[Records from a data collection]

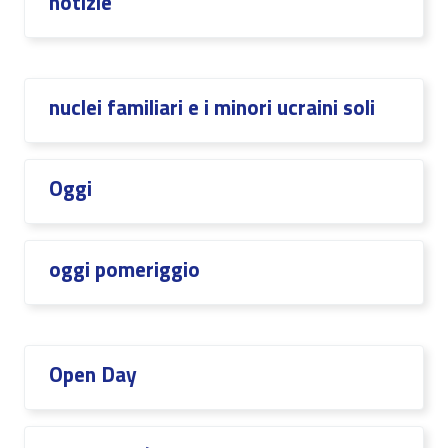
notizie
nuclei familiari e i minori ucraini soli
Oggi
oggi pomeriggio
Open Day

Your task:
Line by line, print the records exactly, leaving the pictures behind.

Task output:
notizie
nuclei familiari e i minori ucraini soli
Oggi
oggi pomeriggio
Open Day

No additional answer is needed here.